Just to clarify some points about CStrings which are really confusing...
"Kevin A. Foss" wrote:
Your program is doing exactly what you told it to do You defined a CString which begins byte1 = H, byte 2 = e, etc., disabled error detection with {$X+} and then called it a string: first 4 bytes is capacity, next 4 bytes current length, then the string bytes
[...]
So take out the {$X+} and use functions CString2String and String2CString where you need them.
Yes, this seems to be exactly what I need. Like I said in my original message it was just a case of me misunderstanding how the different string types cooperate -- and I mistakenly thought that straight CString := String assignments worked in a previous gpc version.
GPC does in fact support assignments of Pascal strings to CStrings and handles them correctly (i.e., sets the CString pointer to the beginning of the text in the string, not to the capacity field, and adds a #0 terminator). That was not the problem in your program. The problem was that a local variable is assigned to a CString, and the variable vanishes after the function returns, and a CString is only a pointer and therefore does not contain a *copy* of the text, but only points to the variable which is gone.
This problem will *not* be solved if you use String2CString -- even though it might appear so, since it works a little different internally, the result is still undefined and could be wrong some day. Correct solutions are e.g. GetMem/FreeMem (or New/Dispose), or declaring the local variable static -- in this case it will not vanish, so the CString will remain valid after the function returns, but only until the local variable is changed (i.e., until the function is called again, in general). Something like this is in fact what some libc routines do, and this is considered quite problematic (more difficult to use from a program, not thread-safe, etc.), therefore also my advice: don't use CStrings here. :-)
Is there a guide to all of the different String functions for conversion and what not?
Not yet, I think, but I as far as CStrings are concerned, String2CString and CString2String should be all that's needed (and the former one only rarely, because of the automatic String 2 CString assignments). Also, the block of functions from CStringLength to CopyCString in the GPC unit deals with CStrings.
When calling a routine (of the RTS or of some C library) that expects a CString parameter, don't worry, just pass it a Pascal string :-) -- unless the function will modify the CString, then things get more difficult...
Frank
On Sun, Sep 05, 1999 at 07:35:25AM +0200, Frank Heckenbach wrote:
Just to clarify some points about CStrings which are really confusing...
GPC does in fact support assignments of Pascal strings to CStrings and handles them correctly (i.e., sets the CString pointer to the beginning of the text in the string, not to the capacity field, and adds a #0 terminator).
Well, good that means my memory isn't going.:) The reason why I described the problem with the message subject that I did was because things *did* work correctly if placed in the main program block. Now with the descriptions from Peter and you I realize that I was just lucky before when I had CString working in various function or modules. Perhaps OS/2 just didn't happen to reuse the memory referenced by the pointers as quickly.
Correct solutions are e.g. GetMem/FreeMem (or New/Dispose)
Anyone want to give me a snippet of code?
I assume something like:
Var foo : CString; [...] begin New(foo, 3); { or } GetMem(foo, 3);
To get 3 bytes of string space right? Do I have to worry about enough space for the null, or is that transparent?
When calling a routine (of the RTS or of some C library) that expects a CString parameter, don't worry, just pass it a Pascal string :-) -- unless the function will modify the CString, then things get more difficult...
Okay this is primarilly what I was doing. I've been working on some modules that supply Pascal equivalents of the C socket calls and I was writing my own functions for some routines that were just as easy to rewrite in Pascal (like inet_ntoa() ) and for some reason was being anal and trying to return CStrings like their C equivalents.
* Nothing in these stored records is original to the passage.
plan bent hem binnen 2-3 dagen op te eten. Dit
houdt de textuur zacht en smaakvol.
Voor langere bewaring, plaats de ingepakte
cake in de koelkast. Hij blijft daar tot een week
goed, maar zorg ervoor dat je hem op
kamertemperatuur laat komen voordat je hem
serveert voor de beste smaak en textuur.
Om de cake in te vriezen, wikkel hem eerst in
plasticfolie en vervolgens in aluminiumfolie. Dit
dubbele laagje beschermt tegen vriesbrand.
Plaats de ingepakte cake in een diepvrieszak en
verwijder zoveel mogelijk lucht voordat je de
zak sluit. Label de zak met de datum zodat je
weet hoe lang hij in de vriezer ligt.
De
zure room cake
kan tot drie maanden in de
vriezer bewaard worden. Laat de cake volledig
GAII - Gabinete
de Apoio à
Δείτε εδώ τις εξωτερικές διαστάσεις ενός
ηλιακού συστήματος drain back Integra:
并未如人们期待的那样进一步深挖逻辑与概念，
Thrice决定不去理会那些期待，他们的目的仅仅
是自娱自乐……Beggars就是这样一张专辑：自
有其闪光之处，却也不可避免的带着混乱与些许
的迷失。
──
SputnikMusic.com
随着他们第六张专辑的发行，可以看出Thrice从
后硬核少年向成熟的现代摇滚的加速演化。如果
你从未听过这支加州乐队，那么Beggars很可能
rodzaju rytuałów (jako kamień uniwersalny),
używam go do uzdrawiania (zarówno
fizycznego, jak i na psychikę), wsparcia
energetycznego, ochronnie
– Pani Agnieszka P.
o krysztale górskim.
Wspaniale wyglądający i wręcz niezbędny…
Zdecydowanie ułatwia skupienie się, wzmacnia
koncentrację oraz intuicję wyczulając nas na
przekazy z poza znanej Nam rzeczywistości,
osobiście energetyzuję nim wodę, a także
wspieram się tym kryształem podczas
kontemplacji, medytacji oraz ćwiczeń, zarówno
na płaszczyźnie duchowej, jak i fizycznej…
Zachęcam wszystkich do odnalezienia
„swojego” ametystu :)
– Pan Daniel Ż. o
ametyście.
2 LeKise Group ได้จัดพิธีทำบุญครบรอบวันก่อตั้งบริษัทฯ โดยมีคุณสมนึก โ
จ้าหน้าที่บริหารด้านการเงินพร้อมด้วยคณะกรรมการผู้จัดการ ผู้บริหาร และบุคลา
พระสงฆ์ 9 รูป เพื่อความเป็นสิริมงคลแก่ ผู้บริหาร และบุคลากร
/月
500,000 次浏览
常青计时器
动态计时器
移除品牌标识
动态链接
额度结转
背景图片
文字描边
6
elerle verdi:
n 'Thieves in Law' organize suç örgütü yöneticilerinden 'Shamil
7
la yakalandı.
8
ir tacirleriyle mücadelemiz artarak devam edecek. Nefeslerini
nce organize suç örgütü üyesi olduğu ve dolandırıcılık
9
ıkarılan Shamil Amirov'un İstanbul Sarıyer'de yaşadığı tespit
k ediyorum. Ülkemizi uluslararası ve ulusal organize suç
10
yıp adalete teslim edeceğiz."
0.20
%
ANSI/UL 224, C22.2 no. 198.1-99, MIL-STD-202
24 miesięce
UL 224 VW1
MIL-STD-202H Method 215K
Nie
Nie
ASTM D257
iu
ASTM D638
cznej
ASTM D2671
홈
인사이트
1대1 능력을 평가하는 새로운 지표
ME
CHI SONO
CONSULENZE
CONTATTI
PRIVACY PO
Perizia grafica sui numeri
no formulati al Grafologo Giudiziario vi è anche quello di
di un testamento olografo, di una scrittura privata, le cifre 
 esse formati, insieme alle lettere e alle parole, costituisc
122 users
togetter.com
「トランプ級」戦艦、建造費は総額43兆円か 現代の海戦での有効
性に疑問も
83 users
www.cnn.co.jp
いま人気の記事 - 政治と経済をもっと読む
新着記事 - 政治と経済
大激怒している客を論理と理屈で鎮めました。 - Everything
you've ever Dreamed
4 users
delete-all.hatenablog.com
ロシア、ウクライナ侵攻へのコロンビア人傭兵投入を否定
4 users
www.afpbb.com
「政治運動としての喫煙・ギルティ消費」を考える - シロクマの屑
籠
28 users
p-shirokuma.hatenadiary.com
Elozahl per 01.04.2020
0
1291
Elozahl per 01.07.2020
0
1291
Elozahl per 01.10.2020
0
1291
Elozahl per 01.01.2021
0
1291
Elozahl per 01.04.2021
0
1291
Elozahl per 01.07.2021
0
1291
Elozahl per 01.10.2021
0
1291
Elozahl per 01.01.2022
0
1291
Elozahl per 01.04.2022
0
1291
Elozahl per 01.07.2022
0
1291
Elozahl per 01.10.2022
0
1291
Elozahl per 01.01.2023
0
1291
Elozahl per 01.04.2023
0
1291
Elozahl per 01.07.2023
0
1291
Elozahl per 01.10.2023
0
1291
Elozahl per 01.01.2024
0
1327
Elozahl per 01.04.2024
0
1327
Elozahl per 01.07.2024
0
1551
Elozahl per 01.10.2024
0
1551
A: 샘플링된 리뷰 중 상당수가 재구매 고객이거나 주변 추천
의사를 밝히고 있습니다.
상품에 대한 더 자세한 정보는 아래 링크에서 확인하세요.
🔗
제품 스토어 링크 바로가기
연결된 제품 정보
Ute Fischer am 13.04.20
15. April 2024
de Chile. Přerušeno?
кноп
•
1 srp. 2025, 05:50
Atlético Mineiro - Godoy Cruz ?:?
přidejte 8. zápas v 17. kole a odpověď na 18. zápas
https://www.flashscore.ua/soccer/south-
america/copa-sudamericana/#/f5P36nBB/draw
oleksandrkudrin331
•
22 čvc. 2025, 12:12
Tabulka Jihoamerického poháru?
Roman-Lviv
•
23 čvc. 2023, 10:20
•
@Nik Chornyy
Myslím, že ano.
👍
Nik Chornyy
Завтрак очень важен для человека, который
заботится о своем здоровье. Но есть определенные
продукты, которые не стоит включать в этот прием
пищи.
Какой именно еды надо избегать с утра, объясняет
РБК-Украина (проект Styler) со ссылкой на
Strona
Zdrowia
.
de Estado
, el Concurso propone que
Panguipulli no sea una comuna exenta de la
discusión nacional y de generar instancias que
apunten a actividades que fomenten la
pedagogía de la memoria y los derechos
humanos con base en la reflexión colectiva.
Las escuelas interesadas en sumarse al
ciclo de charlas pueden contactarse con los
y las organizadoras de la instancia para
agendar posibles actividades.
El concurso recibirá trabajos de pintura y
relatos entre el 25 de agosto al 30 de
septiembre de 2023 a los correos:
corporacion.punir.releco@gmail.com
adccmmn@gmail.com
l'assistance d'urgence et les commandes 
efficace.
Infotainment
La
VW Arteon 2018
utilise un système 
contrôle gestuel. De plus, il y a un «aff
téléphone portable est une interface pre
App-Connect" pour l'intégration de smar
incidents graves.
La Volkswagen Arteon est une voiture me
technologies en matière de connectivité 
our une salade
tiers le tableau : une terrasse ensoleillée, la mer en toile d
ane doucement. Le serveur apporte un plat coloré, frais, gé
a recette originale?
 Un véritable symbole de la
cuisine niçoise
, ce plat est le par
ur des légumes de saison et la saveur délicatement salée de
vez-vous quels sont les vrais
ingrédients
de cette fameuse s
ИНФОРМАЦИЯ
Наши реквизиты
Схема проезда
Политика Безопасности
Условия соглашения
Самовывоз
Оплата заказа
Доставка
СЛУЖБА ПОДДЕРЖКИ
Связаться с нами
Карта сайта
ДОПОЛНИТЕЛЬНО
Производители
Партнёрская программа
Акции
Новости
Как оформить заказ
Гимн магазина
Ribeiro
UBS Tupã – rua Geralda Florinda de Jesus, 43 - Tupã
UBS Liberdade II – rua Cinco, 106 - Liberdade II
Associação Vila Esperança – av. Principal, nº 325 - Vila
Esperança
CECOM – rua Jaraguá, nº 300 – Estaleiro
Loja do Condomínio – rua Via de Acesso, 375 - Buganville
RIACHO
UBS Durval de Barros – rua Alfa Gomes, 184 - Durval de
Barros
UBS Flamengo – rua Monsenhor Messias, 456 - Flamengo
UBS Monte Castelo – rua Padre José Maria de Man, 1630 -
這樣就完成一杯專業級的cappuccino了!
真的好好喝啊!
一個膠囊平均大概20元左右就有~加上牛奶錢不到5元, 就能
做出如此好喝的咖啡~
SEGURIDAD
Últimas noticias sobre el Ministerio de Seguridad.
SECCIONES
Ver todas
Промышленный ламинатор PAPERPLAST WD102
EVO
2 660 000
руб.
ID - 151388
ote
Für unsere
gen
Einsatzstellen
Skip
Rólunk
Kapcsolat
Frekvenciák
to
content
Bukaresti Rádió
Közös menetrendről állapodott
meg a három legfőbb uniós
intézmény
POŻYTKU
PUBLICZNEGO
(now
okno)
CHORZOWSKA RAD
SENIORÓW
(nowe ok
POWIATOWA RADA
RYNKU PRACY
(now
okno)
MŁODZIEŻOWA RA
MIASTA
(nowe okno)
It makes as much sense to return Pascal strings, to provide a more natural interface on the Pascal side.
Thanks to everyone for their clarifications this week, -Kevin
Kevin A. Foss wrote:
I assume something like:
Var foo : CString; [...] begin New(foo, 3); { or } GetMem(foo, 3);
To get 3 bytes of string space right?
The second.
Do I have to worry about enough space for the null, [...] ?
Yes.
Dealing with `CString's in GPC is like programming in C. `GetMem (foo, 3)' (or - GPC extension - `foo:= GetMem (3)') replaces the `foo = malloc()'. You have to `move' the characters from the Pascal string to the C string because a simple assignment re-assigns the pointer (the CString variable).